__TASK STATEMENT__. Lines with the word "Clicking" in them must be copied from the records below.

(Beginning of EXERCISE DATA)

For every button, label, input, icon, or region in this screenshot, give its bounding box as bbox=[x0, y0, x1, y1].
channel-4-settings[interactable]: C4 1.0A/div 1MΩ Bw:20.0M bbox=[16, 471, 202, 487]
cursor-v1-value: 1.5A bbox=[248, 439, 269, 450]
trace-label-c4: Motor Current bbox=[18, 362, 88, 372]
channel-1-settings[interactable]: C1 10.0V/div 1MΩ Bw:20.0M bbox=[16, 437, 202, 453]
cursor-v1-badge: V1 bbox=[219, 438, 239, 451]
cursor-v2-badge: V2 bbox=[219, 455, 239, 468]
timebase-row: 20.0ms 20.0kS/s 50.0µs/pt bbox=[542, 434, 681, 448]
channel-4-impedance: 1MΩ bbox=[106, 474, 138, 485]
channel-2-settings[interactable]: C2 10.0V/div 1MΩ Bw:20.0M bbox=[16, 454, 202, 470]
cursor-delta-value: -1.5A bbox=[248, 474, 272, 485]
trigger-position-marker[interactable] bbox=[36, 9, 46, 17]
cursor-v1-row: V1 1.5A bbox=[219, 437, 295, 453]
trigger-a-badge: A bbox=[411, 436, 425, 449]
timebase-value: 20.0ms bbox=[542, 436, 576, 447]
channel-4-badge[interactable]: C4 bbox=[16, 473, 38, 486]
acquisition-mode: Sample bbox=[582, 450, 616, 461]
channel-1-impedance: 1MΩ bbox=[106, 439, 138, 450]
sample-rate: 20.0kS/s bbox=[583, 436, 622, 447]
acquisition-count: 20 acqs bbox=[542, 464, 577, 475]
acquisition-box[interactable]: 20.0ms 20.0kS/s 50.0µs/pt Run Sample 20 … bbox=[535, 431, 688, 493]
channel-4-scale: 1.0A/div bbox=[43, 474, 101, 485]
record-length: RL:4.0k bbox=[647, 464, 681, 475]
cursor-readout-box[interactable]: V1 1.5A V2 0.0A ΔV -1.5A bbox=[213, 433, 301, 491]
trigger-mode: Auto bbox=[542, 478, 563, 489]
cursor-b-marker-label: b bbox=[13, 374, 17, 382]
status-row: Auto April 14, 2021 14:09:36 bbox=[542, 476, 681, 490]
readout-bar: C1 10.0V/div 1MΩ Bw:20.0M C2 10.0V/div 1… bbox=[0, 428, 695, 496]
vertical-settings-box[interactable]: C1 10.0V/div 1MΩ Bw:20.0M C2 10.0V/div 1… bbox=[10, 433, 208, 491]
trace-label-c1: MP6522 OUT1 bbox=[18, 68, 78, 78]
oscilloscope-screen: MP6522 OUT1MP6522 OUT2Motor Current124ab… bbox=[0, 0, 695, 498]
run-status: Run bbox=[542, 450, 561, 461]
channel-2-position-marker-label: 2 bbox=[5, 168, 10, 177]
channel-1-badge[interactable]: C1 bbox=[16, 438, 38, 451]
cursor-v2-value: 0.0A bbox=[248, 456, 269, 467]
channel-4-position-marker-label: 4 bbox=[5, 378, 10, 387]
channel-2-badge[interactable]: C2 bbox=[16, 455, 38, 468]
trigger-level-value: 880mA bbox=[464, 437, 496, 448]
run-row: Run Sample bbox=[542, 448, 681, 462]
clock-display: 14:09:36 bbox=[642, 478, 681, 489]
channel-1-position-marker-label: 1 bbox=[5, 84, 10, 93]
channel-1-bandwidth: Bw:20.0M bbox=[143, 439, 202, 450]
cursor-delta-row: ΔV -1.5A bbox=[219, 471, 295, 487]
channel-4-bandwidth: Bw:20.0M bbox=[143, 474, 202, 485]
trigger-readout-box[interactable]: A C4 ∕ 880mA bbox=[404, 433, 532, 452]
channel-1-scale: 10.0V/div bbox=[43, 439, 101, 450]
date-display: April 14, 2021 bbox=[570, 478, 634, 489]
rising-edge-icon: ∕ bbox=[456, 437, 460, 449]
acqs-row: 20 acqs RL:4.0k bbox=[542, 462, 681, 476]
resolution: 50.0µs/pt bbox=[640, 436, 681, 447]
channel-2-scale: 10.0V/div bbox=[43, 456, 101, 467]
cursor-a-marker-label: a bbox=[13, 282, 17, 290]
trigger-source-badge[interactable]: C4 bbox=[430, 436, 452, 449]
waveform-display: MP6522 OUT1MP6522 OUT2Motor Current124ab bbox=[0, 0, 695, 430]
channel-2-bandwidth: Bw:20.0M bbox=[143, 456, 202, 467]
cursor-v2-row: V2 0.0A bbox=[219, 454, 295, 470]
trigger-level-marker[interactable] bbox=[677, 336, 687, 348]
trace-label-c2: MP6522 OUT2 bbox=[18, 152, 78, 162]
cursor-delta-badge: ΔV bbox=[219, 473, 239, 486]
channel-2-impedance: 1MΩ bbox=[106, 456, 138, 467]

(End of EXERCISE DATA)
(Beginning of EXERCISE DATA)

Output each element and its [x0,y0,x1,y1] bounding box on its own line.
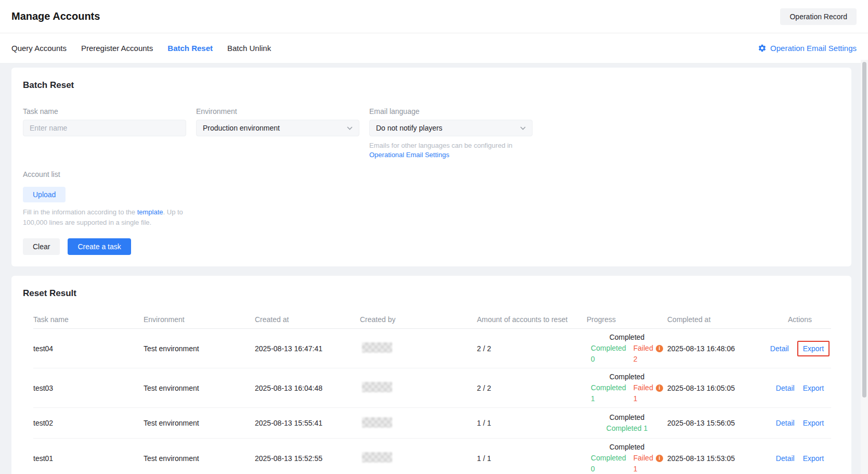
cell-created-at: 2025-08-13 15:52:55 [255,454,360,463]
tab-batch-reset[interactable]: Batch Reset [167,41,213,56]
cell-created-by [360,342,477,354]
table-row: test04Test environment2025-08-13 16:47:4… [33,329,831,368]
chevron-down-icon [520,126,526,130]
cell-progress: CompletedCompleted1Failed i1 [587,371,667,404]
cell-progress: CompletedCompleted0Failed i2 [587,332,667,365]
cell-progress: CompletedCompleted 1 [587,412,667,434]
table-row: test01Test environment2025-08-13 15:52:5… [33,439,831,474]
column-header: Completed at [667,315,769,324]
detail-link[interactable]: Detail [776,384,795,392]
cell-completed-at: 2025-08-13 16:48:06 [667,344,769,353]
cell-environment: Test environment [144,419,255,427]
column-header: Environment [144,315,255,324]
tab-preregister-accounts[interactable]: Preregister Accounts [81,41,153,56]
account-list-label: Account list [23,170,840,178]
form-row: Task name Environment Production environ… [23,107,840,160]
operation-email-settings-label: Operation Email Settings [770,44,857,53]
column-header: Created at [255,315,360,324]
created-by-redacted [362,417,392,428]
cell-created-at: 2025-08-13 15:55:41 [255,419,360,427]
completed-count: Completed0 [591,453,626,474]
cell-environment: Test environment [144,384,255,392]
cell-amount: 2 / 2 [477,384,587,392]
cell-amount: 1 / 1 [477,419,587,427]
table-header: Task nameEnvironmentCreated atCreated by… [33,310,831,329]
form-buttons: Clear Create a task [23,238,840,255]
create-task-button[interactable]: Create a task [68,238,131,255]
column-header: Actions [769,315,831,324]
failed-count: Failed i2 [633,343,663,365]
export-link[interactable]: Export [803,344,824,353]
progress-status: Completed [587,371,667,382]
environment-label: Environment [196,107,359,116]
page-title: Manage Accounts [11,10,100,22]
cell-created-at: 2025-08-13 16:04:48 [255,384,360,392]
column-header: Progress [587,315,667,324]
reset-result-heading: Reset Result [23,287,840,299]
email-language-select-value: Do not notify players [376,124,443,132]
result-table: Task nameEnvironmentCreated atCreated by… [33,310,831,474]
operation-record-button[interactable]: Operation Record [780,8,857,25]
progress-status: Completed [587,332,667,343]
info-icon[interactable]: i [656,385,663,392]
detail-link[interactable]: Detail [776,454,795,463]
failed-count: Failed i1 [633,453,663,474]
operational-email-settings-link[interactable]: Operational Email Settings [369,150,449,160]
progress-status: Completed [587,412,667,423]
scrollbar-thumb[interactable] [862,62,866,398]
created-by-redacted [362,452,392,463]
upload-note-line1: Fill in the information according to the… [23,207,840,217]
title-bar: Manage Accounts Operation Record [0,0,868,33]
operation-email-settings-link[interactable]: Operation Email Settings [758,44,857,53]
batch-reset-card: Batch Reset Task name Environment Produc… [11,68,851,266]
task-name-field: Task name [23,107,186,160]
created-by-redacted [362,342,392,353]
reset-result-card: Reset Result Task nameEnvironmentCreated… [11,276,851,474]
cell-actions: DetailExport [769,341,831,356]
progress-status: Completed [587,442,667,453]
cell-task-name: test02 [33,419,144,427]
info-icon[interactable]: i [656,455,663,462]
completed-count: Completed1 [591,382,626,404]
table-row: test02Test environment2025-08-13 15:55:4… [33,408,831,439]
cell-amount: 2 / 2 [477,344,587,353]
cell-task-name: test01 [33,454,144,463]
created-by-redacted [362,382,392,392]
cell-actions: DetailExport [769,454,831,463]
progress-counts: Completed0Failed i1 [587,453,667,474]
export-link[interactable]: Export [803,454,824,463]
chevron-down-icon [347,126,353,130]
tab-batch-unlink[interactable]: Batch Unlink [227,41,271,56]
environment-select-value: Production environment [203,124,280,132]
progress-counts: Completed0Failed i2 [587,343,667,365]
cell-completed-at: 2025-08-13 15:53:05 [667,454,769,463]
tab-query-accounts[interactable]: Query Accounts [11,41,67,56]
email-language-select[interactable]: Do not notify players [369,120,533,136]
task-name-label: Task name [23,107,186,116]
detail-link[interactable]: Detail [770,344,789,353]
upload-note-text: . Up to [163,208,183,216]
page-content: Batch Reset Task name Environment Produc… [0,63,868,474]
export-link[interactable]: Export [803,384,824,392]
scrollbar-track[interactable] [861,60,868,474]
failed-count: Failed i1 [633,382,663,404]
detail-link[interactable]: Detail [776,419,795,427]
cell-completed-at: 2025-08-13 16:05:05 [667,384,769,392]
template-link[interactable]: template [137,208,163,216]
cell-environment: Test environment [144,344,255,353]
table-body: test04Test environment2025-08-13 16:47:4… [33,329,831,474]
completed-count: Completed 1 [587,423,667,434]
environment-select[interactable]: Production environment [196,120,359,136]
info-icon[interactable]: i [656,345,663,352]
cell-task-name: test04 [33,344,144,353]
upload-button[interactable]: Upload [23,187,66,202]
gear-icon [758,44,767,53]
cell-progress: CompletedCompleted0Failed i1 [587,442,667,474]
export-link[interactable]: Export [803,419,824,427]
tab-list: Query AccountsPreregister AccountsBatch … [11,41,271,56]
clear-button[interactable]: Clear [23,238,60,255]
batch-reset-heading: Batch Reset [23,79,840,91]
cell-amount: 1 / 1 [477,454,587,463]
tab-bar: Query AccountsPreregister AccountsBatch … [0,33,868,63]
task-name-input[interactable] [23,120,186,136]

(End of EXERCISE DATA)
(Beginning of EXERCISE DATA)

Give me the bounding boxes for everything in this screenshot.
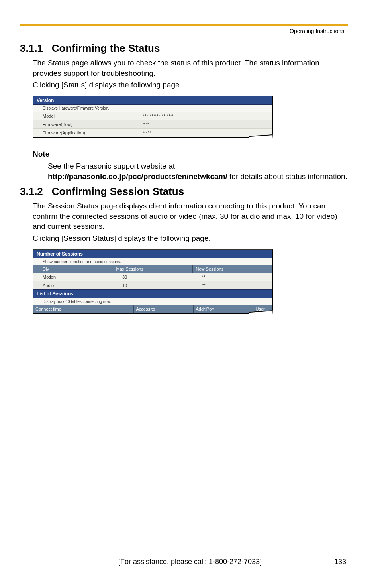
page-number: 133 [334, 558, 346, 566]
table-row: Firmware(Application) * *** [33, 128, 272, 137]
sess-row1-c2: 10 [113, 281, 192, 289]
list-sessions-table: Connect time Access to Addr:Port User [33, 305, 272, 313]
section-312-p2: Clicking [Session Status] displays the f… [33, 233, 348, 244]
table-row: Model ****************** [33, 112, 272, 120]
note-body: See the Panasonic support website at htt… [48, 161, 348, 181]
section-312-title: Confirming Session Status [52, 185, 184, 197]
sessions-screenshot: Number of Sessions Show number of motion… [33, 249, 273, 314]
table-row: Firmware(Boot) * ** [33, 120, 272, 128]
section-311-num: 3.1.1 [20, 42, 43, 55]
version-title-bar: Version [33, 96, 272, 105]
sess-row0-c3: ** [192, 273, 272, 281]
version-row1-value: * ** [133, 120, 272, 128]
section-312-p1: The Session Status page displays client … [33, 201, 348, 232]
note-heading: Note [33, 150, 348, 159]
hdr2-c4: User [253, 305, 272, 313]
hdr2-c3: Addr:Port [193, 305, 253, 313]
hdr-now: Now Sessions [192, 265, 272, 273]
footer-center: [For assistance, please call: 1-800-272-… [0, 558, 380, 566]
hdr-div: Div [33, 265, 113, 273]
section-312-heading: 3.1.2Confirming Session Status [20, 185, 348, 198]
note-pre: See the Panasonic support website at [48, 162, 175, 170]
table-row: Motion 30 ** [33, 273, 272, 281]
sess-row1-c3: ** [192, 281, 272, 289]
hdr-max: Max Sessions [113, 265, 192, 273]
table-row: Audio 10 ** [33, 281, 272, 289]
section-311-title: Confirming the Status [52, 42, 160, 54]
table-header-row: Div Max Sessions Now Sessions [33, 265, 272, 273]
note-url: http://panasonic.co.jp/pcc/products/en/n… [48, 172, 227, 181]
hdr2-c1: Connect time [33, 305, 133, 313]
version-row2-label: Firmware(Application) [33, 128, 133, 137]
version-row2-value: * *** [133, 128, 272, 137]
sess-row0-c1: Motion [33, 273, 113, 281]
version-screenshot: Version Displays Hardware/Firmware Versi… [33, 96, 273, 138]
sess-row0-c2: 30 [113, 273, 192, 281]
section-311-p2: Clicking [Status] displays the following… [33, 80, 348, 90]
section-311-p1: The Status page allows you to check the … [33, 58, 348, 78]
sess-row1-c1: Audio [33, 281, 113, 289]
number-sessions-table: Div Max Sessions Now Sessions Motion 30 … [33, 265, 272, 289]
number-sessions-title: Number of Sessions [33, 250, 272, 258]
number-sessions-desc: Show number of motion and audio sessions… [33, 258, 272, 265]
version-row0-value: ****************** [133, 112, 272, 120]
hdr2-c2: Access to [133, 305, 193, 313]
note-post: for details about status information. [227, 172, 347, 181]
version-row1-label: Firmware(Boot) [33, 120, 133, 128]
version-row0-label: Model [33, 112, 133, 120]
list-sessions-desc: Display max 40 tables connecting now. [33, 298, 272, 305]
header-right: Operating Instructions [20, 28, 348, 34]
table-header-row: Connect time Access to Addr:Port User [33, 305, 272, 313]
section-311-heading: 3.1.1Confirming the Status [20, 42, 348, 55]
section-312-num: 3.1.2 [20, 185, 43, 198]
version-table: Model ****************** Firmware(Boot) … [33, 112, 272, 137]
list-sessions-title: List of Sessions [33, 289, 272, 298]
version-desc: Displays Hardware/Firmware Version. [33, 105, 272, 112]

(End of EXERCISE DATA)

__REPLY TO THE TASK__.
section-312-p2: Clicking [Session Status] displays the f… [33, 233, 348, 244]
section-311-p2: Clicking [Status] displays the following… [33, 80, 348, 90]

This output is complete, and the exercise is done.